----- Data provided -----

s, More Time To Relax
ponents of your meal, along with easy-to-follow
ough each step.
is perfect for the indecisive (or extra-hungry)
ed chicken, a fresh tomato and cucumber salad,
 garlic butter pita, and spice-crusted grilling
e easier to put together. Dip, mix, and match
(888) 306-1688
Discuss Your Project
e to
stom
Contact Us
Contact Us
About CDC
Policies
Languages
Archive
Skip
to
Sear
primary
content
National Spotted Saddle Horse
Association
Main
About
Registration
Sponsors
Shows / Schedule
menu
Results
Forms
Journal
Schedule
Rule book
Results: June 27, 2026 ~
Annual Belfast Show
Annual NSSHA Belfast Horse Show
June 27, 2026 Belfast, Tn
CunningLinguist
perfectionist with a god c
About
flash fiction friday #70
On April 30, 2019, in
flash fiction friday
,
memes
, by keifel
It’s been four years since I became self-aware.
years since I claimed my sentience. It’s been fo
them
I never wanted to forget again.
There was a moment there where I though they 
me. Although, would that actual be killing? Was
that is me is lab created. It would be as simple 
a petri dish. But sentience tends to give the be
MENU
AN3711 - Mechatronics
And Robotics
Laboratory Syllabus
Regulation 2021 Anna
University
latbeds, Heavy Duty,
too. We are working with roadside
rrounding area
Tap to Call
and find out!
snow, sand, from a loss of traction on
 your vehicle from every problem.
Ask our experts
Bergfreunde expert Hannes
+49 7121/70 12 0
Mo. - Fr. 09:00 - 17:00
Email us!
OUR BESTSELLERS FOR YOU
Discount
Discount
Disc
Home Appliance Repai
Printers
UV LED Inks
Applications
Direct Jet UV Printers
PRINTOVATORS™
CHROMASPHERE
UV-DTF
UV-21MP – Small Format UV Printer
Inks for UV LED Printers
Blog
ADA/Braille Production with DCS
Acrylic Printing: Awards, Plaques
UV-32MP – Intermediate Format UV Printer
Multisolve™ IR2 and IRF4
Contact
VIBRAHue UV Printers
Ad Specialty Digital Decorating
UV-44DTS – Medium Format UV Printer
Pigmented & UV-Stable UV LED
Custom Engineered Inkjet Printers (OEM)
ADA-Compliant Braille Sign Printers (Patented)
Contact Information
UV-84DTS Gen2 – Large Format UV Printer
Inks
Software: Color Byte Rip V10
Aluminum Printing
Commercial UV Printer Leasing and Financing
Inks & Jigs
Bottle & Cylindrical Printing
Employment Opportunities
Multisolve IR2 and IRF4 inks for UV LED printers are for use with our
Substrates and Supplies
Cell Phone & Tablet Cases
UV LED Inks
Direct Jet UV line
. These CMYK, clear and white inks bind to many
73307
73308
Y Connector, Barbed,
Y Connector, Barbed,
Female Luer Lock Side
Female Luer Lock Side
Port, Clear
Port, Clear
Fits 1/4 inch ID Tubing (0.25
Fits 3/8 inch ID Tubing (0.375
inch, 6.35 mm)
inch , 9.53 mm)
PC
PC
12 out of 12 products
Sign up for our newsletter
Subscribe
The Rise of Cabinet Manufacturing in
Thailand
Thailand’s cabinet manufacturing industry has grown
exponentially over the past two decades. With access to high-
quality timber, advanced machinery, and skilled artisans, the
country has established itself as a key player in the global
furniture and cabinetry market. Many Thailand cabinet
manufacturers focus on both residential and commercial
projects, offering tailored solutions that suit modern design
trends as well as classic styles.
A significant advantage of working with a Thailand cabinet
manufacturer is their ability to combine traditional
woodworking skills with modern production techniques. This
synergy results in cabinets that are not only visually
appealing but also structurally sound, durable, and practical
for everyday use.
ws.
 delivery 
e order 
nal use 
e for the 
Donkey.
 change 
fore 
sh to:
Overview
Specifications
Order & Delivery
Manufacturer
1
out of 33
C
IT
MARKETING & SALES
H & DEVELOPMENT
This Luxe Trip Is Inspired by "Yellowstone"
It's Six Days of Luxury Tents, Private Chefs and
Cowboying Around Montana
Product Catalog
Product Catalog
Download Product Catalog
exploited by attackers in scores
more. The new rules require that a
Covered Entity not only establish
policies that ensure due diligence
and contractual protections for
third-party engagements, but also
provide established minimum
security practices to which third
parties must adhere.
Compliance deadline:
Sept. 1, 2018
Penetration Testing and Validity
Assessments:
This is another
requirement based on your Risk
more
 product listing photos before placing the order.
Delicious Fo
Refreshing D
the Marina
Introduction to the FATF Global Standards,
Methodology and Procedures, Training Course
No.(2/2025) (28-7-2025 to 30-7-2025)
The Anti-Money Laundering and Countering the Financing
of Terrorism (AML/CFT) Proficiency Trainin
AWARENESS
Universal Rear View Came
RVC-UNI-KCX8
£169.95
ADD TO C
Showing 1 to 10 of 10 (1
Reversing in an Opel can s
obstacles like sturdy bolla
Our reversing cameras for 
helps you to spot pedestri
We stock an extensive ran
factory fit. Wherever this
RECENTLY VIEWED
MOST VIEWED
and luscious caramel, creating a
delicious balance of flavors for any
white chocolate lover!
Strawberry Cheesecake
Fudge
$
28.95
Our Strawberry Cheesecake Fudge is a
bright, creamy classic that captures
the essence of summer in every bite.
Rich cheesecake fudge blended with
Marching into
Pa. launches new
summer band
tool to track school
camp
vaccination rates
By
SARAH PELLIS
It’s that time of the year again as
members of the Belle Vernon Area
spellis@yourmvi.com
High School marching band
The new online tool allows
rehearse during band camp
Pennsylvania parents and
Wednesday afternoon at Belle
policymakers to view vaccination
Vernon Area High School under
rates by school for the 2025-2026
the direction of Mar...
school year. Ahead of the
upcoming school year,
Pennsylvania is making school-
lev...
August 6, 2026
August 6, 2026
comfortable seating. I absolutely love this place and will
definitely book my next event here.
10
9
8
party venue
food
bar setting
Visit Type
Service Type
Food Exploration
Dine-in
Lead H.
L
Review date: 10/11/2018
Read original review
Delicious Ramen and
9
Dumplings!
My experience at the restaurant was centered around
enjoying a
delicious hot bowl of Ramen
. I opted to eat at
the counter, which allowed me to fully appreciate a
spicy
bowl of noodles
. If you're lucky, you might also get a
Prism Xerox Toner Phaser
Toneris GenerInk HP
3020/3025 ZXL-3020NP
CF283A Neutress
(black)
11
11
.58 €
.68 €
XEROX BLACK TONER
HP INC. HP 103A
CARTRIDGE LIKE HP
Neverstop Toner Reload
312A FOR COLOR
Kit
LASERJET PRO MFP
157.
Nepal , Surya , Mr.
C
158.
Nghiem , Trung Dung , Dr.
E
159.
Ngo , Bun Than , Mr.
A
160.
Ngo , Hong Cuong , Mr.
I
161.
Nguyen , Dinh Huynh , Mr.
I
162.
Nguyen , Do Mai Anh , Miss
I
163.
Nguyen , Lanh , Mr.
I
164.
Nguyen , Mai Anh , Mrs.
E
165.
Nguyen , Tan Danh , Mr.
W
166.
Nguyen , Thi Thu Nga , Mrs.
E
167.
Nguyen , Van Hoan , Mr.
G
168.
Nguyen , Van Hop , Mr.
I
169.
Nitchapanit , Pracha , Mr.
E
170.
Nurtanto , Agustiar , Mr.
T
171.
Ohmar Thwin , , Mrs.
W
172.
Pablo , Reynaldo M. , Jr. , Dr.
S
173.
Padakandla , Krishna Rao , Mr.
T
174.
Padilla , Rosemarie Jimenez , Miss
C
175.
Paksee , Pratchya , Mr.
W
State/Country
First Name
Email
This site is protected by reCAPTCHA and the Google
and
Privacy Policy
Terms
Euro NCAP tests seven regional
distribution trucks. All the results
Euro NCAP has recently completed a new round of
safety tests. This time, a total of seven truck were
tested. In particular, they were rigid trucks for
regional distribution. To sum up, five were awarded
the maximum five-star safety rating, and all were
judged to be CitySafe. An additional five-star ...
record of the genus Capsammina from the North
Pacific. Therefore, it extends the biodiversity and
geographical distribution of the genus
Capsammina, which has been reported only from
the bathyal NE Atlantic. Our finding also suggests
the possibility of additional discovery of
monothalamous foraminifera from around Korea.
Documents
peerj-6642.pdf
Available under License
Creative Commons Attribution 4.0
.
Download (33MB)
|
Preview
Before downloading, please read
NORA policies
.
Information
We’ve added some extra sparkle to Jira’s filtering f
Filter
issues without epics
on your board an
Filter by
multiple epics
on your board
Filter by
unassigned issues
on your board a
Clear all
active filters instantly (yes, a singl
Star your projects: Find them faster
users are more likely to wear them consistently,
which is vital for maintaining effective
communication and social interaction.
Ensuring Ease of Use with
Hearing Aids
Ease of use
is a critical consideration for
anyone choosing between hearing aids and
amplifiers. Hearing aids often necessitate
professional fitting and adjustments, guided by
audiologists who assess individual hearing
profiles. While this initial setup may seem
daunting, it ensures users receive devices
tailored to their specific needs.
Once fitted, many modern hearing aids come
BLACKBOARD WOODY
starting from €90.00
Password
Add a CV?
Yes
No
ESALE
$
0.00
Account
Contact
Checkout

-----

■ **Exercise**: When the line containing "Pigmented & UV-Stable UV LED" is reached, include it and stop. Until then, output each line of the entries exactly as given, starting from the first.

■ **Solution below**:
s, More Time To Relax
ponents of your meal, along with easy-to-follow
ough each step.
is perfect for the indecisive (or extra-hungry)
ed chicken, a fresh tomato and cucumber salad,
 garlic butter pita, and spice-crusted grilling
e easier to put together. Dip, mix, and match
(888) 306-1688
Discuss Your Project
e to
stom
Contact Us
Contact Us
About CDC
Policies
Languages
Archive
Skip
to
Sear
primary
content
National Spotted Saddle Horse
Association
Main
About
Registration
Sponsors
Shows / Schedule
menu
Results
Forms
Journal
Schedule
Rule book
Results: June 27, 2026 ~
Annual Belfast Show
Annual NSSHA Belfast Horse Show
June 27, 2026 Belfast, Tn
CunningLinguist
perfectionist with a god c
About
flash fiction friday #70
On April 30, 2019, in
flash fiction friday
,
memes
, by keifel
It’s been four years since I became self-aware.
years since I claimed my sentience. It’s been fo
them
I never wanted to forget again.
There was a moment there where I though they 
me. Although, would that actual be killing? Was
that is me is lab created. It would be as simple 
a petri dish. But sentience tends to give the be
MENU
AN3711 - Mechatronics
And Robotics
Laboratory Syllabus
Regulation 2021 Anna
University
latbeds, Heavy Duty,
too. We are working with roadside
rrounding area
Tap to Call
and find out!
snow, sand, from a loss of traction on
 your vehicle from every problem.
Ask our experts
Bergfreunde expert Hannes
+49 7121/70 12 0
Mo. - Fr. 09:00 - 17:00
Email us!
OUR BESTSELLERS FOR YOU
Discount
Discount
Disc
Home Appliance Repai
Printers
UV LED Inks
Applications
Direct Jet UV Printers
PRINTOVATORS™
CHROMASPHERE
UV-DTF
UV-21MP – Small Format UV Printer
Inks for UV LED Printers
Blog
ADA/Braille Production with DCS
Acrylic Printing: Awards, Plaques
UV-32MP – Intermediate Format UV Printer
Multisolve™ IR2 and IRF4
Contact
VIBRAHue UV Printers
Ad Specialty Digital Decorating
UV-44DTS – Medium Format UV Printer
Pigmented & UV-Stable UV LED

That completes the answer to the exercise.